There ought to be a clear line between oversight on the one hand, and, involvement and supervision of county affairs.

Unless the Senate deals with this problem with seriousness, not only will anyone worth their name avoid seeking county leadership, devolution will not meet the intentions for which it was established.

Senators, I wish to make one final point on the need to retain the integrity of county assemblies.

In the last seven years, the Senate has invested significant resources in ensuring that the profile of county assemblies is raised so that they can represent the image of effective government at the grassroots for Kenyans.

This is extremely important because the county assembly is the closest representation of Wanjiku in the lowest level of governing.

It has been the desire of the Senate and those who believe in strong devolved governments to erase the history of councilors in the old local governments who engaged in fisticuffs and other such other unfortunate methods of handling council business and resolving disputes.

It was therefore an embarrassment for me to watch my county assembly members sleeping in the assembly for a night prior to the impeachment proceedings and roughing up fellow members just for raising a point of order.

This sort of conduct brings county assemblies and indeed the entire devolution system to disrepute and must be discouraged.

While we have had differences of opinion with MCAs, Kirinyaga has never been the subject of any actions that would require people to sleep in the County Assembly and convert sittings to violent confrontations.

Finally, Senators, I ask that you look into these matters dispassionately with an eye solely on evidence.
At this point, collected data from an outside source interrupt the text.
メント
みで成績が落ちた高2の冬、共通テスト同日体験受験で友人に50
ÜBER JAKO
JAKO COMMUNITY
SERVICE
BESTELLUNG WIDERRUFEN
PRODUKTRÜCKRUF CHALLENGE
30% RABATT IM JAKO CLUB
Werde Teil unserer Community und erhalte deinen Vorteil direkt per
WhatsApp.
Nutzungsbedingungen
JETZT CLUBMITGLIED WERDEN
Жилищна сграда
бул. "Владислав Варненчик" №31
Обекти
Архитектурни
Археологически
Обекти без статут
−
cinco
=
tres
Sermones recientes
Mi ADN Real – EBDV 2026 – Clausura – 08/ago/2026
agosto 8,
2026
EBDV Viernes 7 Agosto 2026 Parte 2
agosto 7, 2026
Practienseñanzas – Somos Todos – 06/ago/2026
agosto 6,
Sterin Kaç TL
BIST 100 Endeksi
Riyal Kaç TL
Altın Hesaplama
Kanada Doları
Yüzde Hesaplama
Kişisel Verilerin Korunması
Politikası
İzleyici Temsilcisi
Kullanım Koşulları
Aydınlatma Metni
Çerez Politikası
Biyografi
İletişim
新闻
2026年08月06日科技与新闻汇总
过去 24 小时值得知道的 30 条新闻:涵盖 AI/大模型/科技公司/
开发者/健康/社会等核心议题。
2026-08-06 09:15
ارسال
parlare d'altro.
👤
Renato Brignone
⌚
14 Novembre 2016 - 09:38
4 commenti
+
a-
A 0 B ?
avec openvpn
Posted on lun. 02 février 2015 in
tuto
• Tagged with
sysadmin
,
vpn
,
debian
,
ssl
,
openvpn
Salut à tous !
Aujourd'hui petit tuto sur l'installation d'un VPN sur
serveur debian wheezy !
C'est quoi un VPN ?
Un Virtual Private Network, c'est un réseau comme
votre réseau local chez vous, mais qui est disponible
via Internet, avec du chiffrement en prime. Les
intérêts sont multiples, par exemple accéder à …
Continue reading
I do not ask that you take my position as truth.

I only ask that you ignore media titbits and sensationalising tales. Listen only to the evidence that will be presented in support of the accusations and review the documents we have presented in support of our rebuttal and establish the truth.

You will agree that this was an unfortunate process that must never be repeated. I ask however that if you find that the allegations are malicious, unfounded and were calculated for the mischievous purpose of harassing the Governor of Kirinyaga, that you will declare these processes to amount to abuse of office by the MCAs.

You would then be within your rights to apply appropriate sanctions, which your establishing law and your standing orders allow you to do.

I say this because the Kirinyaga MCAs have made several statements that this is just 1 of 9 impeachments they have lined up to ensure they destabilize the county totally.

While you cannot stop legitimate impeachment motions to be prosecuted, you must give sufficient guidelines that ensure that impeachment is not misused.

It must not be made a tool for pursuing vendetta and the Senate must not be made an accomplice in such endeavors.

Once again thank you for this opportunity to address you.

I believe that truth will prevail, and as is stated in our national anthem – may justice be our shield and defender.